Task to carry out ▸ In the entries below, begin at the line with "Dans le tableau" and stop after the line with "законодательства документы для"; output those lines exactly and omit the pictures.
======== Records for the task ========
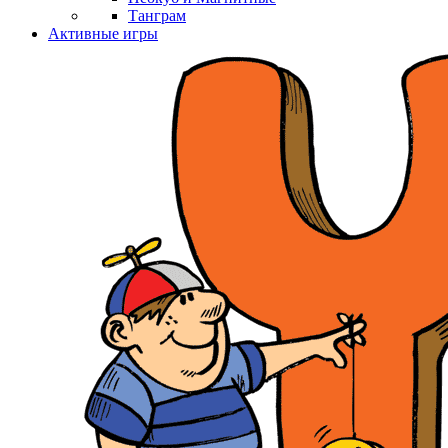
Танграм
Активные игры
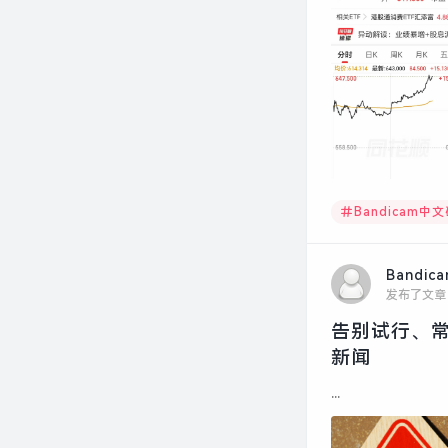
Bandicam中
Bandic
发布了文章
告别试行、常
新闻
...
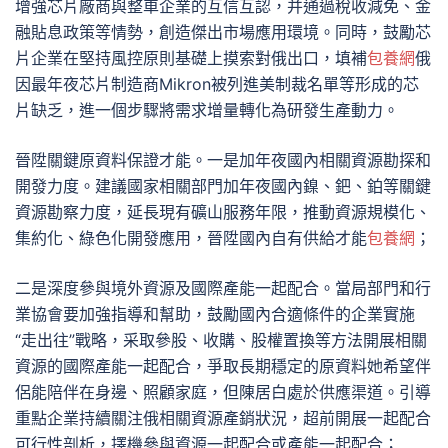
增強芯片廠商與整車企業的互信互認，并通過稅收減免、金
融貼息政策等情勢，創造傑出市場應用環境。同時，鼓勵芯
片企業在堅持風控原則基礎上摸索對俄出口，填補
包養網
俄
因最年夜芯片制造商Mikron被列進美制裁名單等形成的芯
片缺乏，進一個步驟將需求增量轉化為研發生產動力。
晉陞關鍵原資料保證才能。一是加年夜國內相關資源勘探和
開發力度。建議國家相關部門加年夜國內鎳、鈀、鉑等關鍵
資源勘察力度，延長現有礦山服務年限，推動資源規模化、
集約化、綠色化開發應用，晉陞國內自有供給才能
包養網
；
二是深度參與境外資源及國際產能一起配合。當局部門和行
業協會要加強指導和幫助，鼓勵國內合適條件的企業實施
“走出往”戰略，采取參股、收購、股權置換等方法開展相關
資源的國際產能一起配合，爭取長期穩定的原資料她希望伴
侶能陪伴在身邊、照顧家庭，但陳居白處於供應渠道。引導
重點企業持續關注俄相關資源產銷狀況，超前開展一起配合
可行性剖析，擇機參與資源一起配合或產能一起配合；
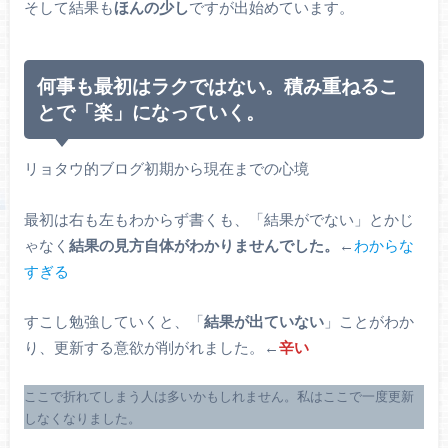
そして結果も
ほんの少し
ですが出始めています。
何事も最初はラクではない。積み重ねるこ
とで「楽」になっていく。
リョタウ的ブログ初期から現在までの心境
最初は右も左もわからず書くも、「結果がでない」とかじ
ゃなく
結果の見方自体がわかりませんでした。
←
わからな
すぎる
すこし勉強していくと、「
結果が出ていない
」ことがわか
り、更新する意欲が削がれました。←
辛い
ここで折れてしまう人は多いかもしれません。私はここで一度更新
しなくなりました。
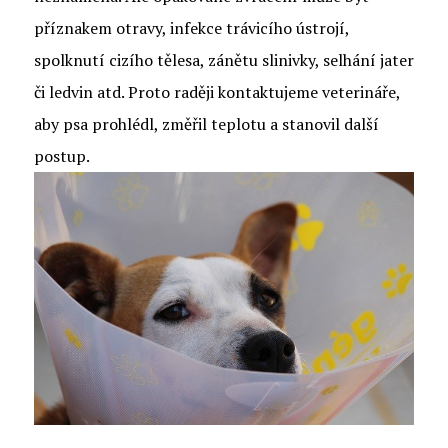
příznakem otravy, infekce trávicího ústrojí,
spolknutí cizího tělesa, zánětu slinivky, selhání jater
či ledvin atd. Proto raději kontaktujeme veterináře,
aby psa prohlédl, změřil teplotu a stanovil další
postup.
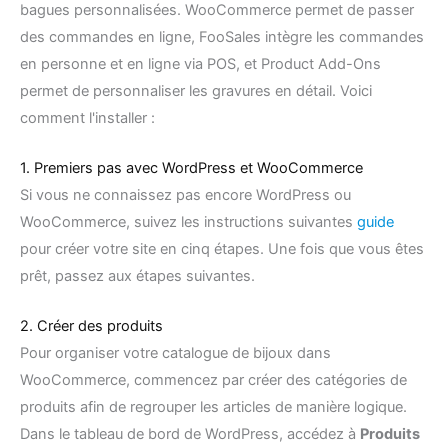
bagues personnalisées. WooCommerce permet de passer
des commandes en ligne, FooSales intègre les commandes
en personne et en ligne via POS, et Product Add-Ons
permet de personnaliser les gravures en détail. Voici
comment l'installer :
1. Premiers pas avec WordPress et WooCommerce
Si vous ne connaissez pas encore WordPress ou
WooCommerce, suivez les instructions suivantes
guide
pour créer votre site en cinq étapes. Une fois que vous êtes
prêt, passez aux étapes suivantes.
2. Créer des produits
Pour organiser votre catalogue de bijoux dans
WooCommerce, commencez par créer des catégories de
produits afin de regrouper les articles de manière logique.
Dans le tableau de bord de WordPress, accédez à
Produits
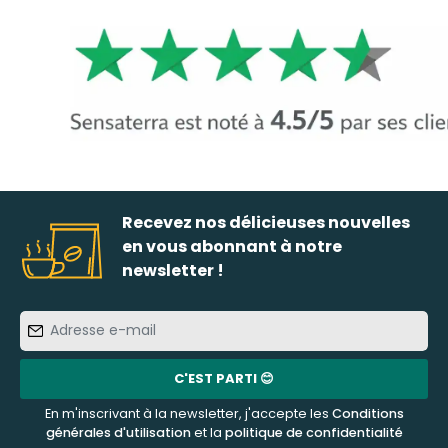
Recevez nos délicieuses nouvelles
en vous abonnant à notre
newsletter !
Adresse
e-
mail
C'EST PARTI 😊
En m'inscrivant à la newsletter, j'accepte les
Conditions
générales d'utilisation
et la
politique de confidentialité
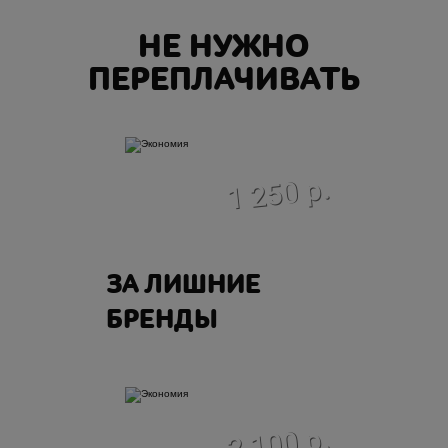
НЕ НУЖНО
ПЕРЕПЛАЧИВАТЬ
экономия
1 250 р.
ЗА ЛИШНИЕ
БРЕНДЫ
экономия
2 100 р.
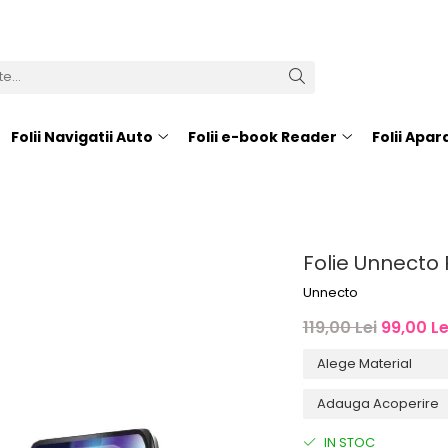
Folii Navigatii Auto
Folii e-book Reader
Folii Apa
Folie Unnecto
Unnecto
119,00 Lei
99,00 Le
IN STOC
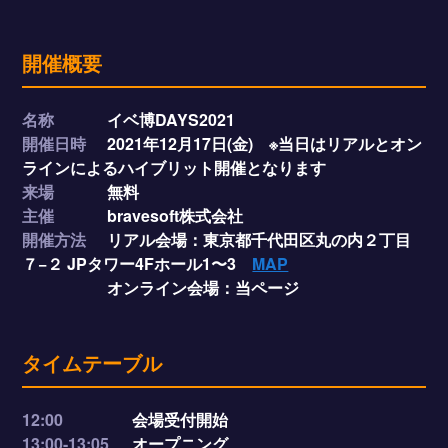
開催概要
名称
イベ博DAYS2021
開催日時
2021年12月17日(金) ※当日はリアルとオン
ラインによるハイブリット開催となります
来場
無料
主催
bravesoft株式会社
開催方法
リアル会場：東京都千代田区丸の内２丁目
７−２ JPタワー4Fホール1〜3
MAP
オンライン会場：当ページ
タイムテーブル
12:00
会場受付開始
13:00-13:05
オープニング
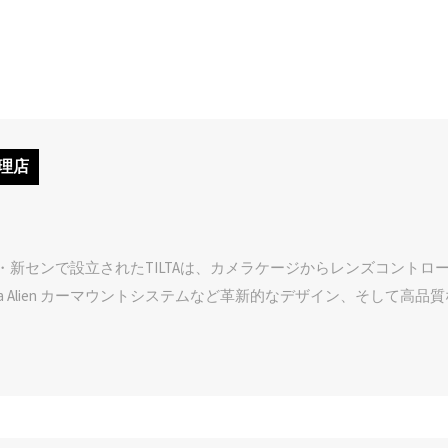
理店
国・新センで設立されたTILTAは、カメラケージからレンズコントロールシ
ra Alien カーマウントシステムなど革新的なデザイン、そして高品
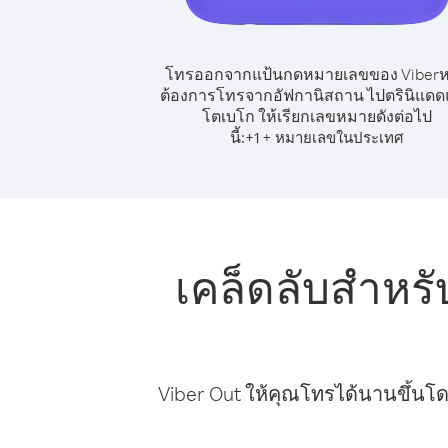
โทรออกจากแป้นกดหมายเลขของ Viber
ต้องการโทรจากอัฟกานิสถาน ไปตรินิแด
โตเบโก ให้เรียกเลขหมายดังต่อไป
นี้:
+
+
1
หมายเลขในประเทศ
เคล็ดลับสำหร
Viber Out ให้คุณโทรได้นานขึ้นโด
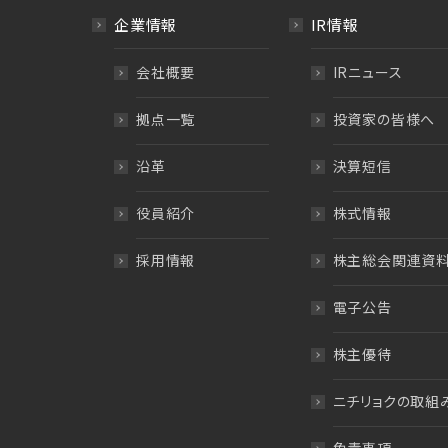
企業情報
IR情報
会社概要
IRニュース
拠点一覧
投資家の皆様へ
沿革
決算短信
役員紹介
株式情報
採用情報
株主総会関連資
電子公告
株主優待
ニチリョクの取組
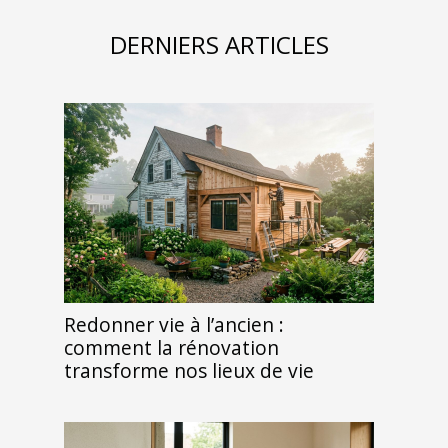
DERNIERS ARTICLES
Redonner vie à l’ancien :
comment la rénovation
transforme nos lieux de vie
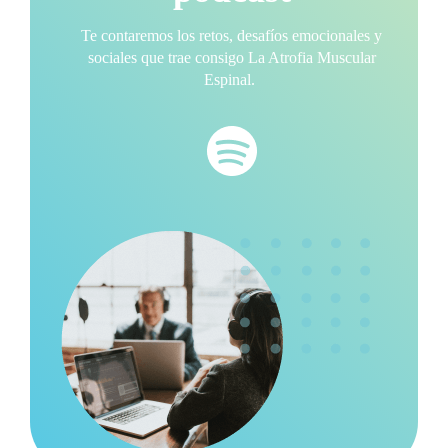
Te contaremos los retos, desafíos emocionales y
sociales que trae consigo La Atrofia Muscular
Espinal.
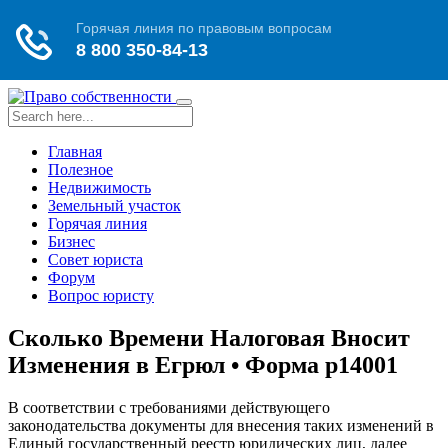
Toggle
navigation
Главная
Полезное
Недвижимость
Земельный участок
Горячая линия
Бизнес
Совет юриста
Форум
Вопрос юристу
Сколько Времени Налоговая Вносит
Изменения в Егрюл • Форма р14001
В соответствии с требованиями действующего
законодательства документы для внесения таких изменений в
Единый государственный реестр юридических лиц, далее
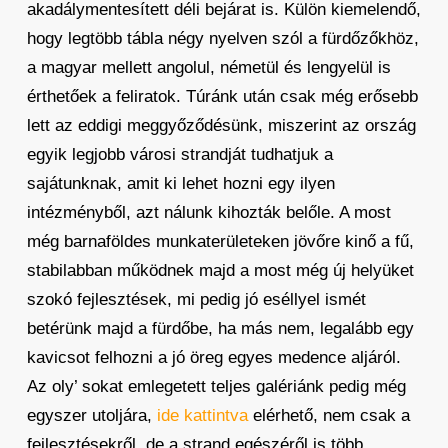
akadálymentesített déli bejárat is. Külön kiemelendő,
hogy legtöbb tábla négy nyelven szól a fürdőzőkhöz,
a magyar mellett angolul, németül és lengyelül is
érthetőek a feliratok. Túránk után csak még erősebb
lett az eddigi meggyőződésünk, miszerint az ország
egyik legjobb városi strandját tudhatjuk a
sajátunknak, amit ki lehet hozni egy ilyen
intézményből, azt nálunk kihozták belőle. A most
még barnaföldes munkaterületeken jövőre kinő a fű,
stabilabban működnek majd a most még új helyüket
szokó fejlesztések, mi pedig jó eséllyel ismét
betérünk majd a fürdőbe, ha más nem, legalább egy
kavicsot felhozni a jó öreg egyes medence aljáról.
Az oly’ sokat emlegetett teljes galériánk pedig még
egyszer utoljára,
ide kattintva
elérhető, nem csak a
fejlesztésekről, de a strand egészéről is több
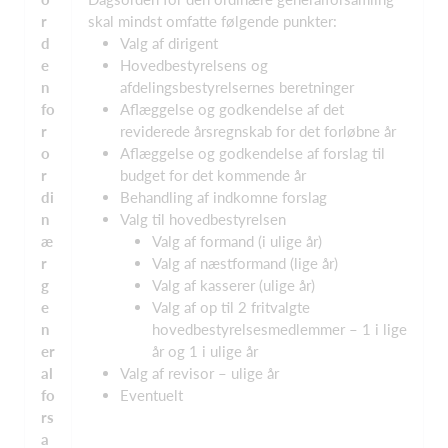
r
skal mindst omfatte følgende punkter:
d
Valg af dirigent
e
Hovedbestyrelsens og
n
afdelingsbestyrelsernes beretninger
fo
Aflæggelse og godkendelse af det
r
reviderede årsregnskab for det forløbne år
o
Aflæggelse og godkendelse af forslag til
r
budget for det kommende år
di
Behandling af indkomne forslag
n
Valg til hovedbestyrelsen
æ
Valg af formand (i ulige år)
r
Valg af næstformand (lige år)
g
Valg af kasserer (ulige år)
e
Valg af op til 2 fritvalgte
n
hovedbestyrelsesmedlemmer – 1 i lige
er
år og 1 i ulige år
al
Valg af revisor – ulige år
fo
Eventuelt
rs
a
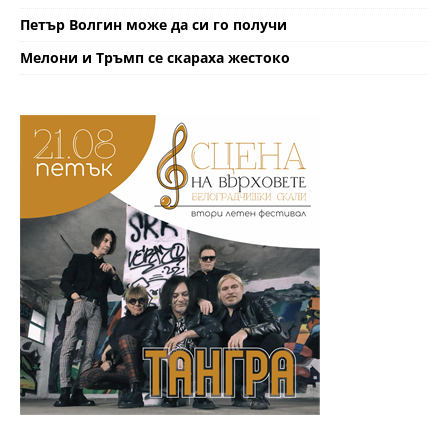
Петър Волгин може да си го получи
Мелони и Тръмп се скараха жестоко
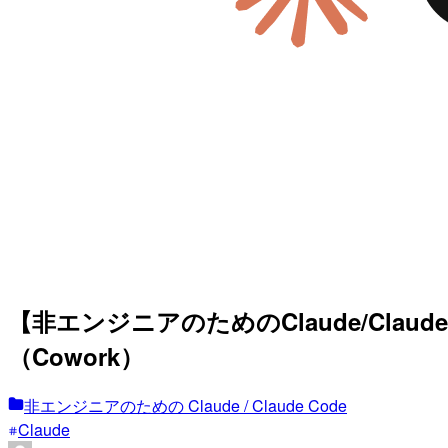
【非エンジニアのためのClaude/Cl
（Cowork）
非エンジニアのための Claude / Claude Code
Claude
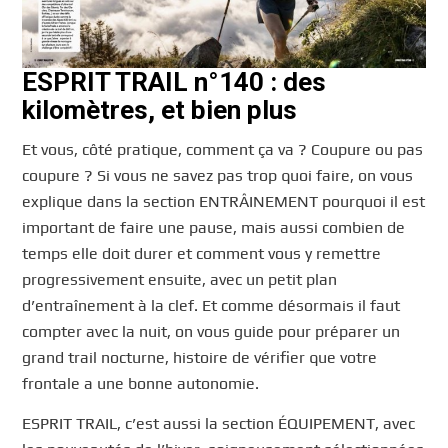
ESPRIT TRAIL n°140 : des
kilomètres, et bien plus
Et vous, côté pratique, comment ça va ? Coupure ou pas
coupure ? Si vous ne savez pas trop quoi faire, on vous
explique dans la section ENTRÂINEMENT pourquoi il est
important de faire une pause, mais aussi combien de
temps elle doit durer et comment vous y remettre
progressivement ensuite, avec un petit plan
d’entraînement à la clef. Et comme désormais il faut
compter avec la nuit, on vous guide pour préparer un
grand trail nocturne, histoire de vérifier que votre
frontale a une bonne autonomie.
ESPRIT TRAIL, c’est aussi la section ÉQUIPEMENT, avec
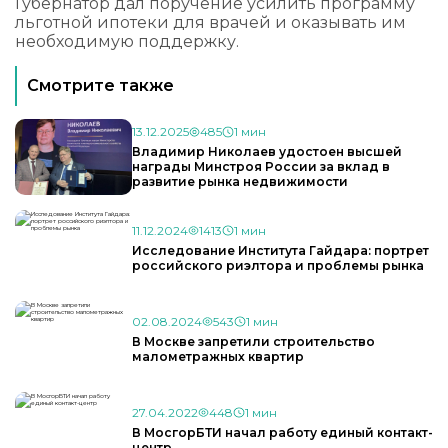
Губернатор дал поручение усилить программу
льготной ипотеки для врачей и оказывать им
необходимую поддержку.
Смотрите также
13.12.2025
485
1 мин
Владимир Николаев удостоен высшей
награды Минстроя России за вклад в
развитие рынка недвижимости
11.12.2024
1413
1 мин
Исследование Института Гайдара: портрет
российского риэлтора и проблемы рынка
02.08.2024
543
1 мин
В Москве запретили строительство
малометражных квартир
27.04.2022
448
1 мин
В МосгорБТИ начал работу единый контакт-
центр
========
Exercise result ▸
Dans le tableau de bord de WordPress, accédez à
Produits
Recevez nos délicieuses nouvelles
en vous abonnant à notre
newsletter !
Adresse
e-
mail
C'EST PARTI 😊
En m'inscrivant à la newsletter, j'accepte les
Conditions
générales d'utilisation
et la
politique de confidentialité
НЕ НУЖНО
ПЕРЕПЛАЧИВАТЬ
экономия
1 250 р.
ЗА ЛИШНИЕ
БРЕНДЫ
экономия
2 100 р.
Folii Navigatii Auto
Folii e-book Reader
Folii Apa
Folie Unnecto
Unnecto
119,00 Lei
99,00 Le
IN STOC
開催概要
名称
イベ博DAYS2021
開催日時
2021年12月17日(金) ※当日はリアルとオン
ラインによるハイブリット開催となります
来場
無料
主催
bravesoft株式会社
開催方法
リアル会場：東京都千代田区丸の内２丁目
７−２ JPタワー4Fホール1〜3
MAP
オンライン会場：当ページ
タイムテーブル
12:00
会場受付開始
13:00-13:05
オープニング
理店
国・新センで設立されたTILTAは、カメラケージからレンズコントロールシ
ra Alien カーマウントシステムなど革新的なデザイン、そして高品
โทรออกจากแป้นกดหมายเลขของ Viber
ต้องการโทรจากอัฟกานิสถาน ไปตรินิแด
โตเบโก ให้เรียกเลขหมายดังต่อไป
นี้:
+
+
1
หมายเลขในประเทศ
เคล็ดลับสำหร
Viber Out ให้คุณโทรได้นานขึ้นโด
企業情報
IR情報
会社概要
IRニュース
拠点一覧
投資家の皆様へ
沿革
決算短信
役員紹介
株式情報
採用情報
株主総会関連資
電子公告
株主優待
ニチリョクの取組
DERNIERS ARTICLES
Redonner vie à l’ancien :
comment la rénovation
transforme nos lieux de vie
Te contaremos los retos, desafíos emocionales y
sociales que trae consigo La Atrofia Muscular
Espinal.
Toggle
navigation
Главная
Полезное
Недвижимость
Земельный участок
Горячая линия
Бизнес
Совет юриста
Форум
Вопрос юристу
Сколько Времени Налоговая Вносит
Изменения в Егрюл • Форма р14001
В соответствии с требованиями действующего
законодательства документы для внесения таких изменений в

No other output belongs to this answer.